Wall Street investors will receive significant new protections under a plan adopted by federal regulators on Wednesday, an overhaul that comes in the wake of the collapse of MF Global.
When MF Global filed for bankruptcy last year, some $1.2 billion in customer money vanished from the brokerage firm. The firm’s futures customers, farmers and hedge funds alike, are still without nearly a third of their money.
But the new rules would not prevent a brokerage firm from repeating MF Global’s mistake of misusing customer money, nor would they apply to any futures industry clients like those of MF Global.
Instead, the changes affect only customers who trade swaps, complex derivative contracts that allow companies to hedge exposure to interest rates and other financial products. These investors are usually Wall Street banks, hedge funds and large companies.
The Commodity Futures Trading Commission voted 4 to 1 on Wednesday to adopt the overhaul.
The rules seek to protect swaps customer accounts by segregating them from a brokerage firm’s money. And when a swaps customer defaults at a bankrupt brokerage firm, the new rule will keep other customers’ cash off limits.
“Today’s segregation rule is an important step forward in protecting customers and reducing the risk of swaps trading,” Gary Gensler, the agency’s chairman, said at a meeting in Washington on Wednesday.
“Segregation of customer funds is the core foundation of customer protection in the commodity futures and swaps markets.”
The commission has spent more than a year writing some 50 rules under the Dodd-Frank Act, the regulatory crackdown passed in response to the financial crisis.
On Wednesday, the agency also took up final rules that detailed standards for swaps traders and outlined how such firms should register with regulators. Commissioners voted 4 to 1 to adopt those rules.

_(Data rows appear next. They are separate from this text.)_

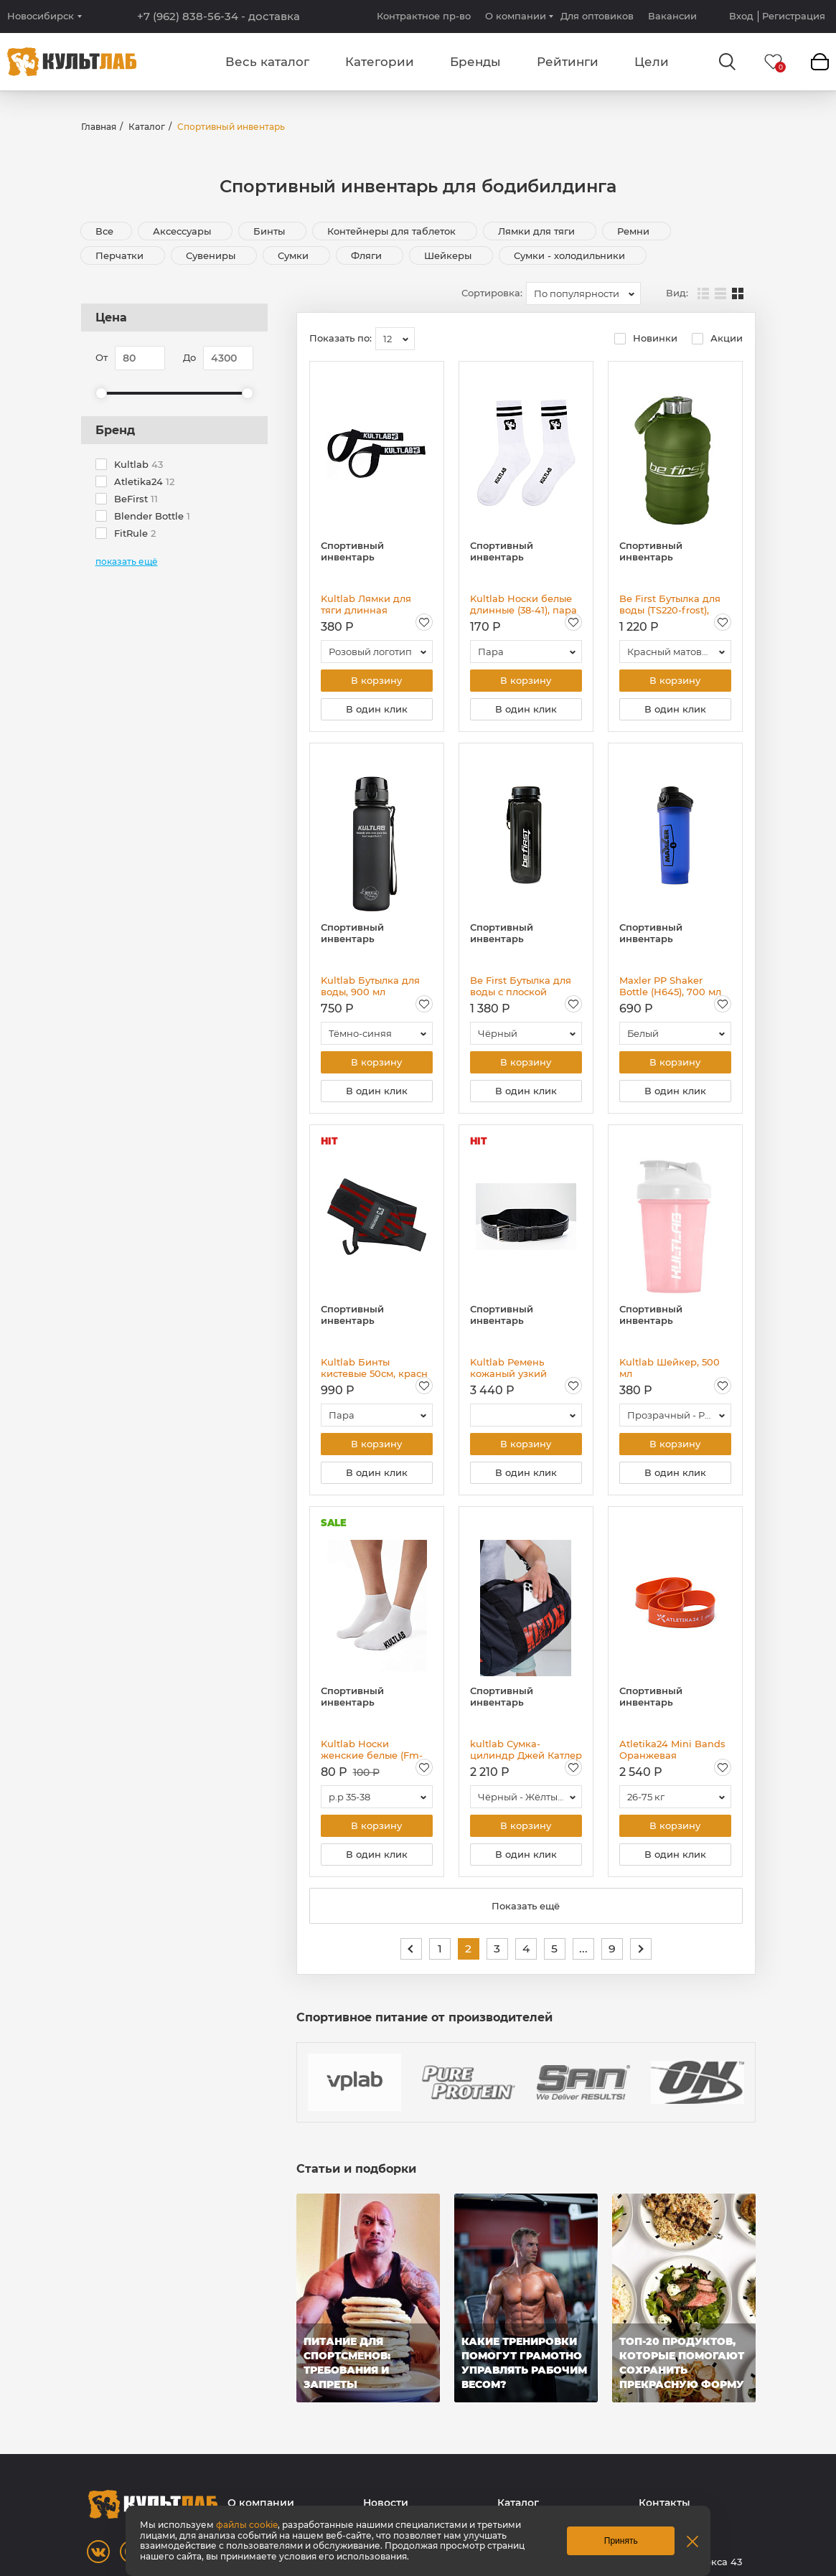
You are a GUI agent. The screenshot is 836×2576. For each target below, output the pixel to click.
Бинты (270, 231)
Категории (379, 62)
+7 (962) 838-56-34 (218, 16)
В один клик (377, 710)
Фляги (368, 255)
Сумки (294, 255)
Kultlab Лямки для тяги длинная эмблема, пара (366, 604)
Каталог (146, 126)
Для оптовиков (597, 16)
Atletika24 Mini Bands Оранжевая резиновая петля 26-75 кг (675, 1753)
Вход (741, 16)
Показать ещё (526, 1911)
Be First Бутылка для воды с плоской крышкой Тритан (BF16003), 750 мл (520, 987)
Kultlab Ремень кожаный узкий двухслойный (508, 1370)
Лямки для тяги (538, 231)
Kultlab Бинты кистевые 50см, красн (374, 1370)
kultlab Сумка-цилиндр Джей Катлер (526, 1753)
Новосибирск (40, 16)
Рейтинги (567, 62)
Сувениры (212, 255)
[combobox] (583, 293)
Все (104, 231)
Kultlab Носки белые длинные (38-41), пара (523, 604)
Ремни (634, 231)
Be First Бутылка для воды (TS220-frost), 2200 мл (669, 604)
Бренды (475, 62)
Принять (621, 2541)
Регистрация (793, 16)
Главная (98, 126)
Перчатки (120, 255)
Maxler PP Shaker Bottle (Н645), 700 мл (670, 987)
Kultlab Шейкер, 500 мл (669, 1370)
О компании (515, 16)
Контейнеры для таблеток (393, 231)
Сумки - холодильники (571, 255)
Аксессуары (183, 231)
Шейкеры (449, 255)
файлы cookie (247, 2524)
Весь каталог (267, 62)
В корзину (376, 681)
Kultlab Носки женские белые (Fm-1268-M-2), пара (372, 1753)
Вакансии (672, 16)
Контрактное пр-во (424, 16)
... (583, 1954)
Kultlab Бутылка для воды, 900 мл (370, 987)
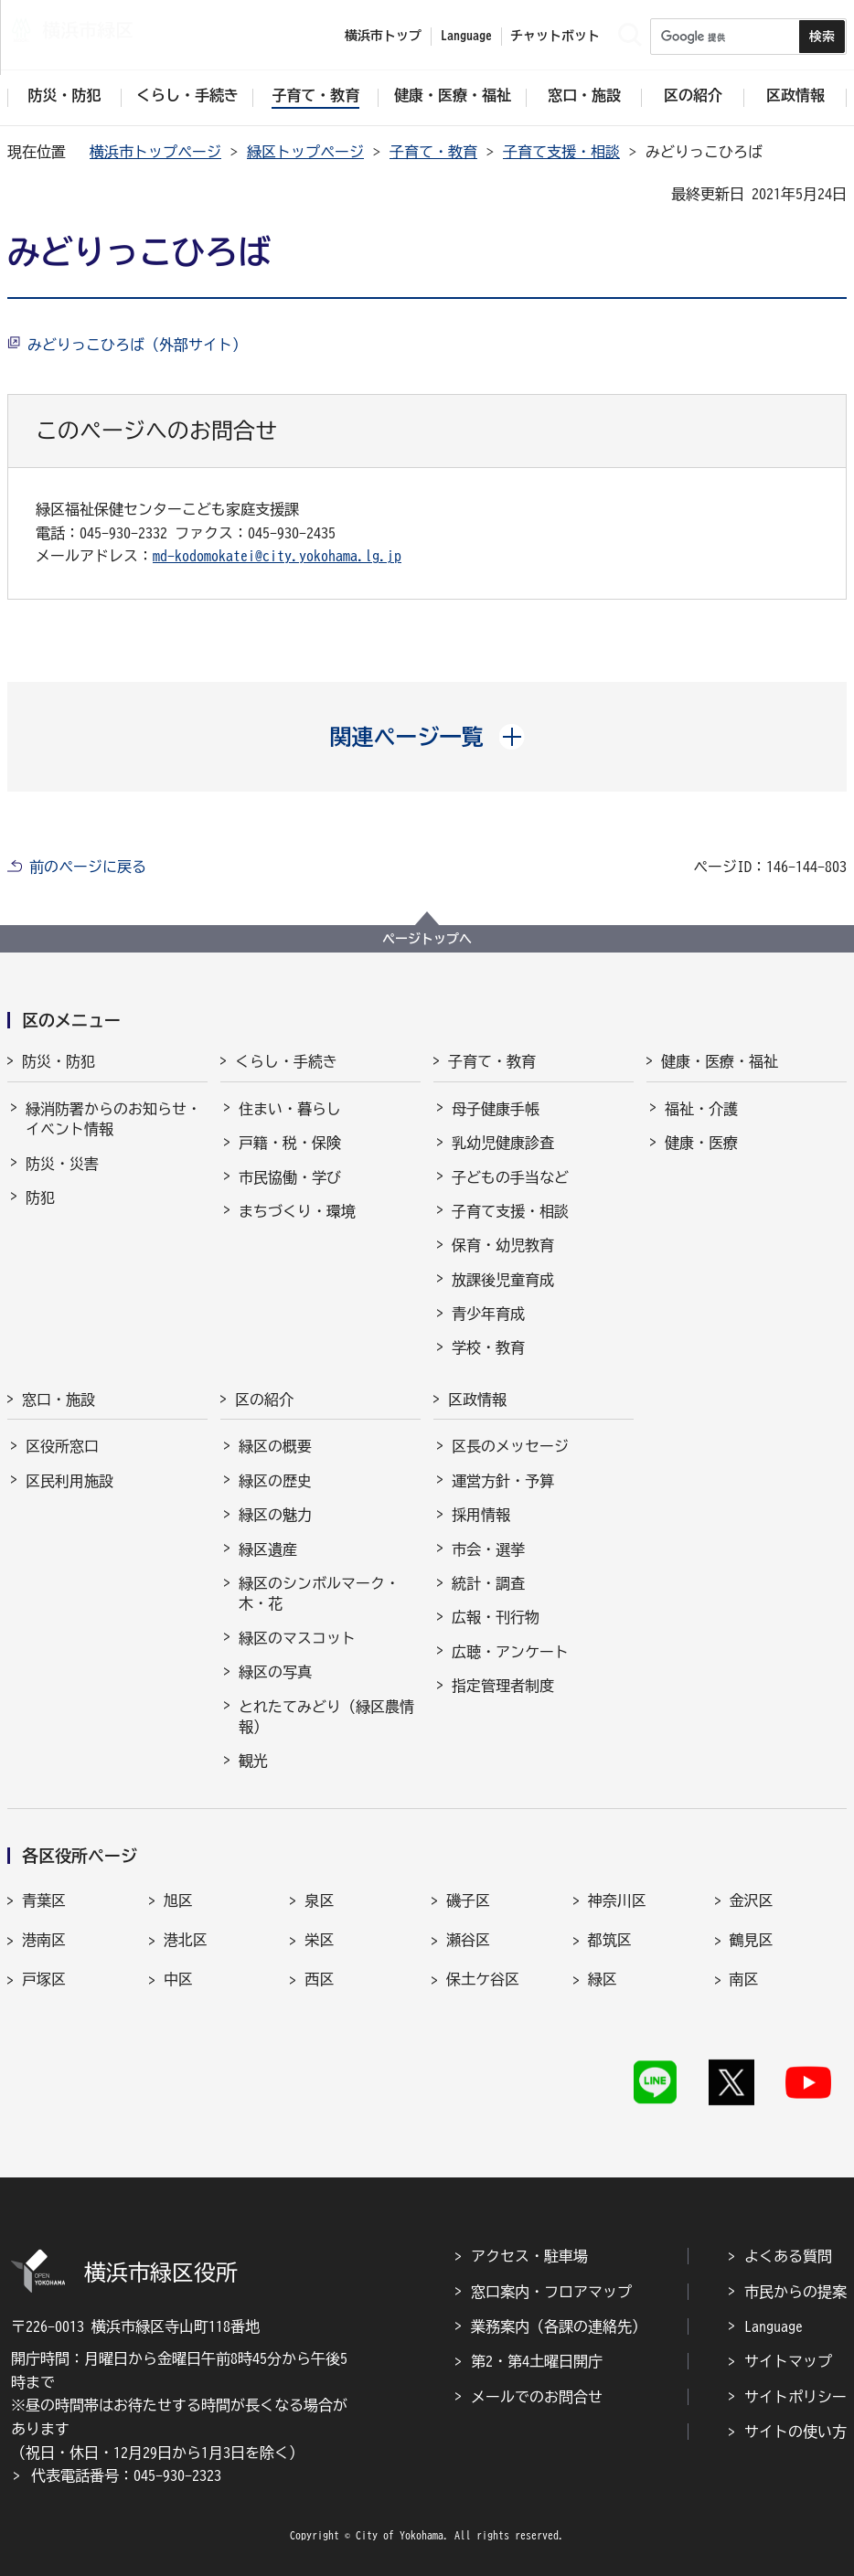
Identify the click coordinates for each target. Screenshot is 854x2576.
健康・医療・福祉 (719, 1061)
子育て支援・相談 (561, 151)
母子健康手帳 (495, 1109)
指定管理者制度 (503, 1685)
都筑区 (610, 1939)
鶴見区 (752, 1939)
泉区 (319, 1900)
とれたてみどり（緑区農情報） (326, 1716)
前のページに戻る (87, 866)
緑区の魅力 (275, 1514)
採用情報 (481, 1514)
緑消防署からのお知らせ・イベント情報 (113, 1119)
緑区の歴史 (275, 1481)
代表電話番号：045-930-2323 (126, 2475)
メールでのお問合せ (537, 2397)
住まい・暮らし (290, 1109)
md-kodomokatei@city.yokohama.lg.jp (277, 555)
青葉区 (44, 1900)
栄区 (319, 1939)
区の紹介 (264, 1399)
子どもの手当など (510, 1177)
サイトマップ (788, 2361)
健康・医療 (701, 1142)
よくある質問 (788, 2256)
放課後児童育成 (503, 1279)
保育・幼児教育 (503, 1245)
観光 (253, 1760)
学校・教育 (488, 1347)
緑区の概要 (275, 1446)
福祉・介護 (701, 1109)
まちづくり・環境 (297, 1211)
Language (773, 2326)
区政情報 (477, 1399)
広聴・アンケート (510, 1652)
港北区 (186, 1939)
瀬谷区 (468, 1939)
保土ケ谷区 (482, 1979)
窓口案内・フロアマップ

Separately, the agency voted on an initial plan known as the Volcker Rule to bar banks from using their own money to place trades. Named for Paul Volcker, the former chairman of the Federal Reserve, the agency’s proposal comes three months after several other regulators first voted on the rule.
The C.F.T.C. approved the plan on a vote of 3 to 2.
Even amid this wave of arcane rules, the agency’s new customer segregation policy stands out as one of its most complex.
Though the rule requires brokerage firms to keep their house accounts separate from customer cash, customer money can be pooled together as long as the firm is not in bankruptcy. Under the rule, brokerage firms must turn over, at least once a day, data indicating that their customer accounts are safe.
Such protections mirror longtime rules for the futures industry; the swaps industry had been largely unregulated for decades. Unlike in the futures industry, however, when a brokerage firm fails in the swaps industry because one of its customers defaults, cash from customers in good standing cannot be raided.
Jill Sommers, a Republican commissioner who voted against the rule, said she was wary of affording special treatment to swaps customers.
“I’m very concerned,” she said, of adopting “protections that do not apply” to futures customers. “I do not accept this piecemeal approach to customer protection as a step in the right direction.”
Alluding to the MF Global debacle, Ms. Sommers added that “due to the recent events we need to rethink this approach so we can provide adequate protections in a comprehensive and coherent way.”
Mr. Gensler indicated he was open to extending the rules to the futures industry. But first, he said, his staff must analyze such changes and hold public meetings to ponder the overhaul.
And the changes, some commissioners said, are not a cure-all even for swaps.
Some giant money managers like Fidelity Investments have pushed the agency to go even further to protect swaps customers, saying customer money should not be pooled at all. The MF Global case has highlighted that unless each customer account is held separately, it is difficult to detect a misuse of client cash.
Scott O’Malia, a Republican commissioner who said he reluctantly supported the rule, said that it would not prevent a repeat of MF Global.
“This rule-making does not address MF Global,” he said. “By its own admission, this rule making only protects against fellow-customer risk.”
But the agency’s Democratic commissioners defended the rule as an initial step toward safer customers and better markets.
“We shouldn’t let the perfect be the enemy of the good,” said Bart Chilton, a Democratic commissioner.